Nearly half a century after the passage of the Voting Rights Act, which was signed into law by President Johnson on August 6, 1965, 96 percent of African-American voters voted for a president who looked like them for the first time in the nation's existence. It was a big victory for blacks — politically minded or otherwise — and the days prior to it galvanized them in a way they'd never seen before. (In Georgia, 85 percent more blacks voted in the Democratic primary in 2008 than had in 2004. Sadly, the good news ended there. Because although an unprecedented number of African Americans went to the polls for Obama, it was still just 60 percent of those eligible (compared with just under 62 percent of all voters). Besides that, there are also thousands more blacks who have been disqualified from voting due to simple, nonviolent run-ins with the law. In September 2008, a full 8 million of-age African Americans were still not registered to vote.

It's the anniversary of the Voting Rights Act today, but is there really much to celebrate?

In a post titled "How Do You Disenfranchise 1 in 8 Black Men?" Huffington Post blogger Dan Froomkin shed light on one of the most obvious yet little-discussed ways that blacks are barred from casting votes: criminal disenfranchisement laws. Currently, 10 states — including Florida, Virginia, Arizona and Kentucky — permanently disenfranchise at least some convicted felons, and 20 more require criminals to complete prison, parole and probation before being allowed to vote again.


These laws, as you might imagine, have had a disproportionate impact on African Americans:

An estimated 5.3 million Americans, 4 million of whom are out of prison, are denied the right to vote based on their felony convictions. About a third of them are black, including 13 percent of all African-American men. …

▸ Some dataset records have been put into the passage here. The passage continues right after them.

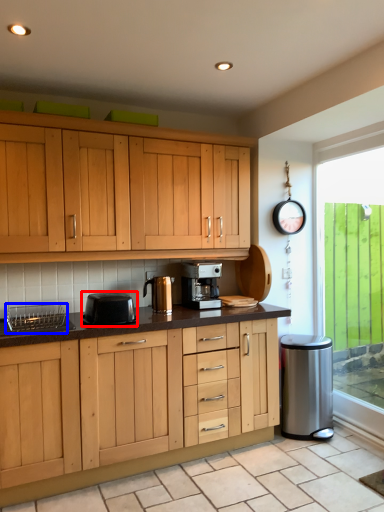 Question: Among these objects, which one is farthest to the camera, kitchen appliance (highlighted by a red box) or appliance (highlighted by a blue box)?

Choices:
 (A) kitchen appliance
 (B) appliance

Answer: (A) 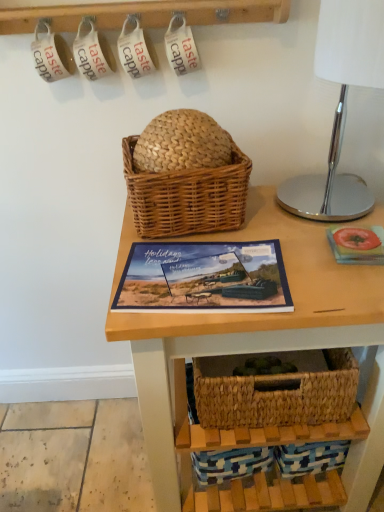 What is the approximate width of woven brown picnic basket at center?

woven brown picnic basket at center is 9.98 inches wide.

Locate an element on the screen. woven wood table at center is located at coordinates (244, 321).

Describe the element at coordinates (204, 278) in the screenshot. I see `matte blue book at center` at that location.

Image resolution: width=384 pixels, height=512 pixels. Find the location of `polished chrome table lamp at right`. polished chrome table lamp at right is located at coordinates (340, 106).

Identify the location of woven brown picnic basket at center. (187, 196).

Are woven brown picnic basket at center and polished chrome table lamp at right far apart?

No.

From the image's perspective, is woven brown picnic basket at center beneath polished chrome table lamp at right?

Yes, from the image's perspective, woven brown picnic basket at center is below polished chrome table lamp at right.

Considering the relative positions of woven brown picnic basket at center and polished chrome table lamp at right in the image provided, is woven brown picnic basket at center to the left or to the right of polished chrome table lamp at right?

Clearly, woven brown picnic basket at center is on the left of polished chrome table lamp at right in the image.

Considering their positions, is woven brown picnic basket at center located in front of or behind polished chrome table lamp at right?

woven brown picnic basket at center is behind polished chrome table lamp at right.

Would you say woven brown picnic basket at center is a long distance from matte blue book at center?

They are positioned close to each other.

Is woven brown picnic basket at center completely or partially outside of matte blue book at center?

woven brown picnic basket at center lies outside matte blue book at center's area.

Considering the relative sizes of woven brown picnic basket at center and matte blue book at center in the image provided, is woven brown picnic basket at center bigger than matte blue book at center?

Correct, woven brown picnic basket at center is larger in size than matte blue book at center.

Is woven brown picnic basket at center at the left side of matte blue book at center?

Correct, you'll find woven brown picnic basket at center to the left of matte blue book at center.

Is woven wood table at center directly adjacent to matte blue book at center?

No, woven wood table at center is not touching matte blue book at center.

From a real-world perspective, who is located lower, woven wood table at center or matte blue book at center?

woven wood table at center.

Considering the sizes of objects woven wood table at center and matte blue book at center in the image provided, who is wider, woven wood table at center or matte blue book at center?

Wider between the two is woven wood table at center.

Considering the sizes of objects polished chrome table lamp at right and woven brown picnic basket at center in the image provided, who is shorter, polished chrome table lamp at right or woven brown picnic basket at center?

With less height is woven brown picnic basket at center.

Looking at this image, is woven brown picnic basket at center at the back of polished chrome table lamp at right?

That's not correct — polished chrome table lamp at right is not looking away from woven brown picnic basket at center.

From a real-world perspective, is polished chrome table lamp at right located beneath woven brown picnic basket at center?

No.

Where is `table lamp lying above the woven brown picnic basket at center (from the image's perspective)`? table lamp lying above the woven brown picnic basket at center (from the image's perspective) is located at coordinates (340, 106).

Consider the image. Considering the relative positions of matte blue book at center and woven wood table at center in the image provided, is matte blue book at center to the right of woven wood table at center from the viewer's perspective?

No, matte blue book at center is not to the right of woven wood table at center.

Is woven wood table at center at the back of matte blue book at center?

Yes, matte blue book at center is positioned with its back facing woven wood table at center.

From a real-world perspective, which object stands above the other?

matte blue book at center is physically above.

Does matte blue book at center have a smaller size compared to woven wood table at center?

Yes.

Where is `table that appears below the polished chrome table lamp at right (from the image's perspective)`? This screenshot has width=384, height=512. table that appears below the polished chrome table lamp at right (from the image's perspective) is located at coordinates (244, 321).

Is woven wood table at center placed right next to polished chrome table lamp at right?

woven wood table at center is not next to polished chrome table lamp at right, and they're not touching.

Is point (141, 335) closer or farther from the camera than point (279, 188)?

Point (141, 335) is closer to the camera than point (279, 188).

Does woven brown picnic basket at center appear on the left side of woven wood table at center?

Indeed, woven brown picnic basket at center is positioned on the left side of woven wood table at center.

Is woven brown picnic basket at center oriented away from woven wood table at center?

That's not correct — woven brown picnic basket at center is not looking away from woven wood table at center.

Looking at the image, does woven brown picnic basket at center seem bigger or smaller compared to woven wood table at center?

Clearly, woven brown picnic basket at center is smaller in size than woven wood table at center.

How much distance is there between woven brown picnic basket at center and woven wood table at center?

woven brown picnic basket at center and woven wood table at center are 8.52 inches apart.

Find the location of a particular element. table lamp that is in front of the woven brown picnic basket at center is located at coordinates (340, 106).

What are the coordinates of `picnic basket that appears above the matte blue book at center (from the image's perspective)` in the screenshot? It's located at (187, 196).

Considering their positions, is matte blue book at center positioned closer to polished chrome table lamp at right than woven brown picnic basket at center?

The object closer to polished chrome table lamp at right is woven brown picnic basket at center.

Estimate the real-world distances between objects in this image. Which object is further from woven brown picnic basket at center, woven wood table at center or polished chrome table lamp at right?

polished chrome table lamp at right lies further to woven brown picnic basket at center than the other object.

Estimate the real-world distances between objects in this image. Which object is closer to matte blue book at center, polished chrome table lamp at right or woven brown picnic basket at center?

woven brown picnic basket at center is closer to matte blue book at center.

Looking at the image, which one is located closer to matte blue book at center, woven wood table at center or woven brown picnic basket at center?

woven brown picnic basket at center lies closer to matte blue book at center than the other object.

When comparing their distances from woven brown picnic basket at center, does polished chrome table lamp at right or woven wood table at center seem further?

Among the two, polished chrome table lamp at right is located further to woven brown picnic basket at center.

Looking at this image, which object lies further to the anchor point woven wood table at center, polished chrome table lamp at right or woven brown picnic basket at center?

polished chrome table lamp at right.

Looking at the image, which one is located further to woven wood table at center, matte blue book at center or polished chrome table lamp at right?

polished chrome table lamp at right is further to woven wood table at center.

Considering their positions, is woven wood table at center positioned further to woven brown picnic basket at center than matte blue book at center?

woven wood table at center lies further to woven brown picnic basket at center than the other object.

Find the location of a particular element. Image resolution: width=384 pixels, height=512 pixels. picture frame between woven brown picnic basket at center and polished chrome table lamp at right in the horizontal direction is located at coordinates (204, 278).

The height and width of the screenshot is (512, 384). In order to click on picnic basket between polished chrome table lamp at right and woven wood table at center in the vertical direction in this screenshot , I will do `click(187, 196)`.

Find the location of a particular element. Image resolution: width=384 pixels, height=512 pixels. picture frame between woven brown picnic basket at center and woven wood table at center from top to bottom is located at coordinates (204, 278).

The width and height of the screenshot is (384, 512). I want to click on picture frame between polished chrome table lamp at right and woven wood table at center vertically, so click(x=204, y=278).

In Virginia, almost 7 percent of the entire voting-age population is disenfranchised because of a past felony conviction, and almost 20 percent of the state's African-American population is locked out of the voting booth.

In Alabama and Florida, almost a third of all black men are permanently disenfranchised, according to Human Rights Watch.


Even for the majority of blacks who don't have criminal records, the road to the polls is a difficult one. According to a 2006 study from the Pew Research Center, regular voting is largely a habit of the affluent and educated, with 37 percent of whites self-identifying as regular voters, compared with only 31 percent of blacks. The study also found that the majority of those who didn't vote said they didn't understand politics; others complained that voting didn't help change anything. In black communities, which frequently struggle with inadequate schools, poverty and a justified mistrust of the government, not voting has become practically a matter of course.

Of course, even blacks who are motivated to vote are regularly impeded by underhanded attempts to mislead them. For five years now, lawmakers have attempted to push through the Deceptive Practices and Voter Intimidation Prevention Act, to no avail. That means it's still not a federal crime to knowingly lie to voters in order to keep them from the polls, even during a federal election. Maryland Senator Ben Cardin spoke to the Deceptive Practices Act's importance in 2007, citing a false flyer that had been handed out in black communities in Milwaukee during the 2004 presidential election: "It states that you can only vote once a year, and if you're found guilty of anything, even a traffic ticket, that you cannot vote in a presidential election. And that if you violate any of these laws, you can get 10 years in prison and your children can be taken away from you." The flyers bore the false name "Milwaukee Black Voters League."


Then there's the story of ACORN, the nonprofit organization that sought to register minority and low-income voters until it was pointedly — and falsely — accused of fraud by Andrew Breitbart. Though ACORN was eventually exonerated of accusations that it broke the law, its vindication didn't come in time to wholly repair its reputation. And so another avenue by which blacks became enfranchised went away.

Today, in honor of the Voting Rights Act anniversary, President Barack Obama implored every American "to honor the legacy of the brave men and women who came before us … by exercising the rights they fought so hard to guarantee." As it stands now, however, nobody's expecting much of a black voter turnout come November. The question is, can you blame us?